Instructions for the task: Transcribe the listing below in its entirety, exactly.

The data:
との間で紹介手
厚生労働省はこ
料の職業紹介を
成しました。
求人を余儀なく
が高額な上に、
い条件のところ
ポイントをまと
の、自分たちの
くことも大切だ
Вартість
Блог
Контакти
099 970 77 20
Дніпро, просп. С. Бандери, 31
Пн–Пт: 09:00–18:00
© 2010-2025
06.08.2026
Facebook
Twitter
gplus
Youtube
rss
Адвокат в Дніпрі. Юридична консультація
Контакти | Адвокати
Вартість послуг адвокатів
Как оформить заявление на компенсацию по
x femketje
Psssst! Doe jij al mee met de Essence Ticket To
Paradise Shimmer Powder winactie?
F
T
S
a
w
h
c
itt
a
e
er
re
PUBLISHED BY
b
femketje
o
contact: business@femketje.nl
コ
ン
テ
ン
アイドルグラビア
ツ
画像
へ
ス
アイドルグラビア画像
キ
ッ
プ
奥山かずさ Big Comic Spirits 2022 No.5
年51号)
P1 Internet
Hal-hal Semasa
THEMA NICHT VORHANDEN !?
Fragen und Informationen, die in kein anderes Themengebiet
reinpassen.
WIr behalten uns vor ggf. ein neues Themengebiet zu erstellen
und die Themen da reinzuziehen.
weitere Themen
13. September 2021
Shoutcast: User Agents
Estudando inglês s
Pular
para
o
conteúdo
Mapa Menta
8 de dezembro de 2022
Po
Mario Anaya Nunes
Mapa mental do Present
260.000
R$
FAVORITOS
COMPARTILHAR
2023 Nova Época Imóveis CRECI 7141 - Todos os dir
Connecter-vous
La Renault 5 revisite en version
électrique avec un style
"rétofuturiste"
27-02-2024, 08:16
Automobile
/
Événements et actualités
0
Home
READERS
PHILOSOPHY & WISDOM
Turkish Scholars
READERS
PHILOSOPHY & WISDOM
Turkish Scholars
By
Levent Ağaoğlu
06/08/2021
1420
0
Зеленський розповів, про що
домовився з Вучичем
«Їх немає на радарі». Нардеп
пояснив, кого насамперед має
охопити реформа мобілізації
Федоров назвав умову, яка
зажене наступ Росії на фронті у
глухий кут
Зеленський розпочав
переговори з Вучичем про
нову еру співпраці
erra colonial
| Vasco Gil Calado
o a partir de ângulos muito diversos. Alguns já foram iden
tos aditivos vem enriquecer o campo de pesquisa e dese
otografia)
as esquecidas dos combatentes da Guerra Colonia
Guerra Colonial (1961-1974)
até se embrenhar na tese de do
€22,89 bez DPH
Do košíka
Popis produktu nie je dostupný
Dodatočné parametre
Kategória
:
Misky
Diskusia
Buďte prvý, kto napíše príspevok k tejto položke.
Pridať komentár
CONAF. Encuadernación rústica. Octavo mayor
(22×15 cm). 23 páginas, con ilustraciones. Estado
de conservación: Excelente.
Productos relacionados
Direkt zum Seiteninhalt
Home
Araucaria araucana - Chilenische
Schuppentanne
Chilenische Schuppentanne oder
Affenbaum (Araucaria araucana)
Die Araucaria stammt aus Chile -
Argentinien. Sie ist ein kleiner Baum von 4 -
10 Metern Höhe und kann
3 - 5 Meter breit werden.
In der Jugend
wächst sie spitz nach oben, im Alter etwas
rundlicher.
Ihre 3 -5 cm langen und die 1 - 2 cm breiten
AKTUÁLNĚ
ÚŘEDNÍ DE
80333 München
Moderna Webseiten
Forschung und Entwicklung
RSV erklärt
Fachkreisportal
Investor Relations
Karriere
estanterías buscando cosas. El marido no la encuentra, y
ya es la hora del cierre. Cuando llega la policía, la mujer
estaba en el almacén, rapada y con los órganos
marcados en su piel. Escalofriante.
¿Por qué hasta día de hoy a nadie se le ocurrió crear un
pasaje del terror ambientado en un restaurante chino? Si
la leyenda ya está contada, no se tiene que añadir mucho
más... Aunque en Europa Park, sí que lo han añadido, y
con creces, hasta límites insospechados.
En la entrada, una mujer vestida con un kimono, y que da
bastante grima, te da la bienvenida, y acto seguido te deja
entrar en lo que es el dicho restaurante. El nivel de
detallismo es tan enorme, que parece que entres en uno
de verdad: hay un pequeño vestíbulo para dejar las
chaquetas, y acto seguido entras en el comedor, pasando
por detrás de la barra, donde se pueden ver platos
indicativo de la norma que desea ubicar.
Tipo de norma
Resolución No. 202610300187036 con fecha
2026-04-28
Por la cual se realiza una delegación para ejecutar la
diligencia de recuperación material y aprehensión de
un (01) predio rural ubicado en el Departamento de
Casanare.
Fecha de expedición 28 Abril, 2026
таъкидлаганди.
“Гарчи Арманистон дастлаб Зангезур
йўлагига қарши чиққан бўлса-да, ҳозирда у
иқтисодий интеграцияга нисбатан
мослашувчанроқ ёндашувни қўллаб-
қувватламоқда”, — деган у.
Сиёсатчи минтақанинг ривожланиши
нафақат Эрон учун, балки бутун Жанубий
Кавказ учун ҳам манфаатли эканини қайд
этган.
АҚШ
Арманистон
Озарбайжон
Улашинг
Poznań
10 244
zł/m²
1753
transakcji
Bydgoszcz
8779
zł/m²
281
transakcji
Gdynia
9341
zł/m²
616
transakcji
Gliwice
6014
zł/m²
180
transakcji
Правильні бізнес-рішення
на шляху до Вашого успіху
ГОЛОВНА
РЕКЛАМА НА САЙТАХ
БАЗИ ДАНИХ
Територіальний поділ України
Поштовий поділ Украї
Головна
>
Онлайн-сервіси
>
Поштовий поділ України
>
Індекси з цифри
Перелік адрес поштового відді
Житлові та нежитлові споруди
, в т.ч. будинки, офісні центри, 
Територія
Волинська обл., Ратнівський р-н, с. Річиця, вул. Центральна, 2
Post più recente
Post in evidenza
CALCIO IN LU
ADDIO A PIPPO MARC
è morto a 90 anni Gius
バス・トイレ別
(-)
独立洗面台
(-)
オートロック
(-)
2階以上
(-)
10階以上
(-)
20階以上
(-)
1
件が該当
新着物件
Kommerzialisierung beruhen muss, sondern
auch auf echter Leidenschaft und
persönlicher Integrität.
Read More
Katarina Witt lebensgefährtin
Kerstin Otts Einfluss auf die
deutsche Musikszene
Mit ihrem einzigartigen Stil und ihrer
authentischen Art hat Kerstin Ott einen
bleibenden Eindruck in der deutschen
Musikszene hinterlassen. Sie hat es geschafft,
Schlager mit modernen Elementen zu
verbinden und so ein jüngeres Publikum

Final answer:
との間で紹介手
厚生労働省はこ
料の職業紹介を
成しました。
求人を余儀なく
が高額な上に、
い条件のところ
ポイントをまと
の、自分たちの
くことも大切だ
Вартість
Блог
Контакти
099 970 77 20
Дніпро, просп. С. Бандери, 31
Пн–Пт: 09:00–18:00
© 2010-2025
06.08.2026
Facebook
Twitter
gplus
Youtube
rss
Адвокат в Дніпрі. Юридична консультація
Контакти | Адвокати
Вартість послуг адвокатів
Как оформить заявление на компенсацию по
x femketje
Psssst! Doe jij al mee met de Essence Ticket To
Paradise Shimmer Powder winactie?
F
T
S
a
w
h
c
itt
a
e
er
re
PUBLISHED BY
b
femketje
o
contact: business@femketje.nl
コ
ン
テ
ン
アイドルグラビア
ツ
画像
へ
ス
アイドルグラビア画像
キ
ッ
プ
奥山かずさ Big Comic Spirits 2022 No.5
年51号)
P1 Internet
Hal-hal Semasa
THEMA NICHT VORHANDEN !?
Fragen und Informationen, die in kein anderes Themengebiet
reinpassen.
WIr behalten uns vor ggf. ein neues Themengebiet zu erstellen
und die Themen da reinzuziehen.
weitere Themen
13. September 2021
Shoutcast: User Agents
Estudando inglês s
Pular
para
o
conteúdo
Mapa Menta
8 de dezembro de 2022
Po
Mario Anaya Nunes
Mapa mental do Present
260.000
R$
FAVORITOS
COMPARTILHAR
2023 Nova Época Imóveis CRECI 7141 - Todos os dir
Connecter-vous
La Renault 5 revisite en version
électrique avec un style
"rétofuturiste"
27-02-2024, 08:16
Automobile
/
Événements et actualités
0
Home
READERS
PHILOSOPHY & WISDOM
Turkish Scholars
READERS
PHILOSOPHY & WISDOM
Turkish Scholars
By
Levent Ağaoğlu
06/08/2021
1420
0
Зеленський розповів, про що
домовився з Вучичем
«Їх немає на радарі». Нардеп
пояснив, кого насамперед має
охопити реформа мобілізації
Федоров назвав умову, яка
зажене наступ Росії на фронті у
глухий кут
Зеленський розпочав
переговори з Вучичем про
нову еру співпраці
erra colonial
| Vasco Gil Calado
o a partir de ângulos muito diversos. Alguns já foram iden
tos aditivos vem enriquecer o campo de pesquisa e dese
otografia)
as esquecidas dos combatentes da Guerra Colonia
Guerra Colonial (1961-1974)
até se embrenhar na tese de do
€22,89 bez DPH
Do košíka
Popis produktu nie je dostupný
Dodatočné parametre
Kategória
:
Misky
Diskusia
Buďte prvý, kto napíše príspevok k tejto položke.
Pridať komentár
CONAF. Encuadernación rústica. Octavo mayor
(22×15 cm). 23 páginas, con ilustraciones. Estado
de conservación: Excelente.
Productos relacionados
Direkt zum Seiteninhalt
Home
Araucaria araucana - Chilenische
Schuppentanne
Chilenische Schuppentanne oder
Affenbaum (Araucaria araucana)
Die Araucaria stammt aus Chile -
Argentinien. Sie ist ein kleiner Baum von 4 -
10 Metern Höhe und kann
3 - 5 Meter breit werden.
In der Jugend
wächst sie spitz nach oben, im Alter etwas
rundlicher.
Ihre 3 -5 cm langen und die 1 - 2 cm breiten
AKTUÁLNĚ
ÚŘEDNÍ DE
80333 München
Moderna Webseiten
Forschung und Entwicklung
RSV erklärt
Fachkreisportal
Investor Relations
Karriere
estanterías buscando cosas. El marido no la encuentra, y
ya es la hora del cierre. Cuando llega la policía, la mujer
estaba en el almacén, rapada y con los órganos
marcados en su piel. Escalofriante.
¿Por qué hasta día de hoy a nadie se le ocurrió crear un
pasaje del terror ambientado en un restaurante chino? Si
la leyenda ya está contada, no se tiene que añadir mucho
más... Aunque en Europa Park, sí que lo han añadido, y
con creces, hasta límites insospechados.
En la entrada, una mujer vestida con un kimono, y que da
bastante grima, te da la bienvenida, y acto seguido te deja
entrar en lo que es el dicho restaurante. El nivel de
detallismo es tan enorme, que parece que entres en uno
de verdad: hay un pequeño vestíbulo para dejar las
chaquetas, y acto seguido entras en el comedor, pasando
por detrás de la barra, donde se pueden ver platos
indicativo de la norma que desea ubicar.
Tipo de norma
Resolución No. 202610300187036 con fecha
2026-04-28
Por la cual se realiza una delegación para ejecutar la
diligencia de recuperación material y aprehensión de
un (01) predio rural ubicado en el Departamento de
Casanare.
Fecha de expedición 28 Abril, 2026
таъкидлаганди.
“Гарчи Арманистон дастлаб Зангезур
йўлагига қарши чиққан бўлса-да, ҳозирда у
иқтисодий интеграцияга нисбатан
мослашувчанроқ ёндашувни қўллаб-
қувватламоқда”, — деган у.
Сиёсатчи минтақанинг ривожланиши
нафақат Эрон учун, балки бутун Жанубий
Кавказ учун ҳам манфаатли эканини қайд
этган.
АҚШ
Арманистон
Озарбайжон
Улашинг
Poznań
10 244
zł/m²
1753
transakcji
Bydgoszcz
8779
zł/m²
281
transakcji
Gdynia
9341
zł/m²
616
transakcji
Gliwice
6014
zł/m²
180
transakcji
Правильні бізнес-рішення
на шляху до Вашого успіху
ГОЛОВНА
РЕКЛАМА НА САЙТАХ
БАЗИ ДАНИХ
Територіальний поділ України
Поштовий поділ Украї
Головна
>
Онлайн-сервіси
>
Поштовий поділ України
>
Індекси з цифри
Перелік адрес поштового відді
Житлові та нежитлові споруди
, в т.ч. будинки, офісні центри, 
Територія
Волинська обл., Ратнівський р-н, с. Річиця, вул. Центральна, 2
Post più recente
Post in evidenza
CALCIO IN LU
ADDIO A PIPPO MARC
è morto a 90 anni Gius
バス・トイレ別
(-)
独立洗面台
(-)
オートロック
(-)
2階以上
(-)
10階以上
(-)
20階以上
(-)
1
件が該当
新着物件
Kommerzialisierung beruhen muss, sondern
auch auf echter Leidenschaft und
persönlicher Integrität.
Read More
Katarina Witt lebensgefährtin
Kerstin Otts Einfluss auf die
deutsche Musikszene
Mit ihrem einzigartigen Stil und ihrer
authentischen Art hat Kerstin Ott einen
bleibenden Eindruck in der deutschen
Musikszene hinterlassen. Sie hat es geschafft,
Schlager mit modernen Elementen zu
verbinden und so ein jüngeres Publikum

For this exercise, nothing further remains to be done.